I have the GX24 and the Twill Stitch Pro software that Imprintables and Stahls sell. You also need Corel or Illustrator to create your designs, then you export them and import into cut studio and Twill Stitch Pro. I posted a thread in the embroidery forum a while ago, this will show you the entire process...
http://www.t-shirtforums.com/vinyl-cutters-plotters-transfers/t49431.html


----------



## trodz (Oct 25, 2008)

Hi,

I won't be making any designs, I simply need a cutter that will cut numbers and letters from fonts that I already have on my computer.

I've also been a few places asking about sewing and it seems likely that I wont need an "embroidery" work done, rather I will just need to have someone sew a zig zag stitch when I have the numbers stuck in place. Hopefully the adhesive backing will be sufficient enough where I wont need to heat press them in place.

As long as the Roland can handle cutting twill well I should be ok. It seems as if most people agree that it can. 

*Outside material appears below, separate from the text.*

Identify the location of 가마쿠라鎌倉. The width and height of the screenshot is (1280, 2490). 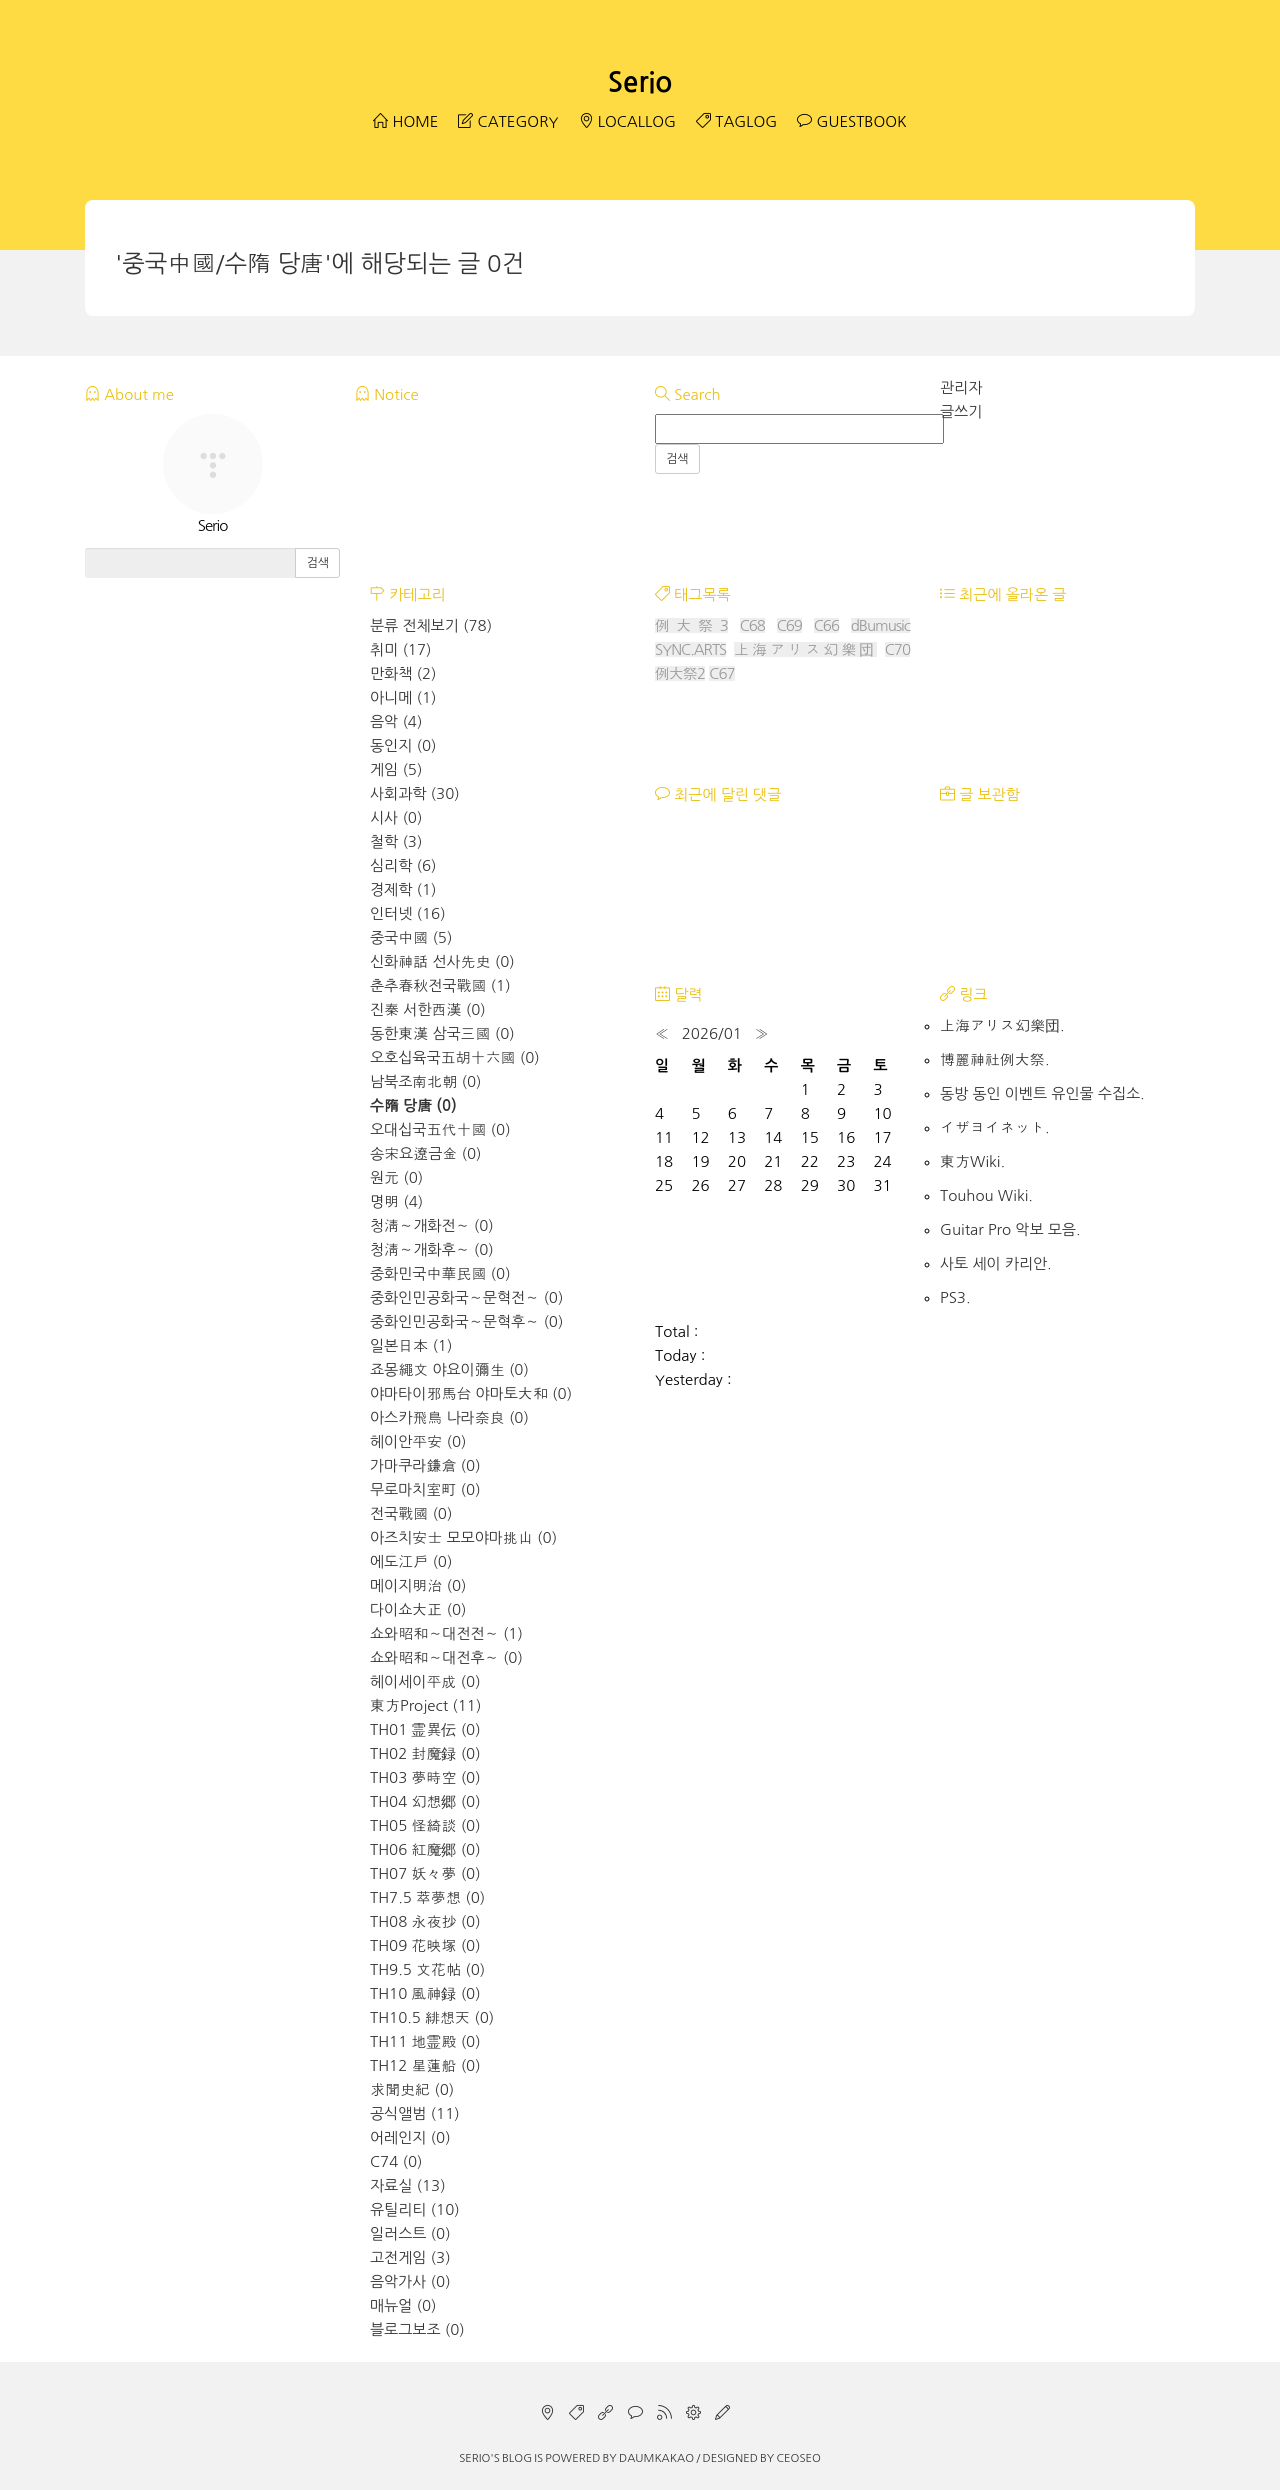
(425, 1465).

How often do you wear out your blades? I was going to purchase the carbide ones as they supposedly last more. True?


----------



## astromark (Jun 18, 2007)

Some twill is pressure sensitive, some must be heat applied. Be certain you are using the correct one for your needs. The Clean Cut blades seem to last longer than standard ones, you will need a 60 degree blade for twill.


----------



## trodz (Oct 25, 2008)

Yes I will be getting the pressure sensitive twill

I have been getting jerseys made at a shop by me for about a year and they use the pressure sensitive stuff with the sticky backing. Im pretty sure that they simply lay the twill on the jersey how they want it sewn and it stays in place for the women to sew the numbers on.


----------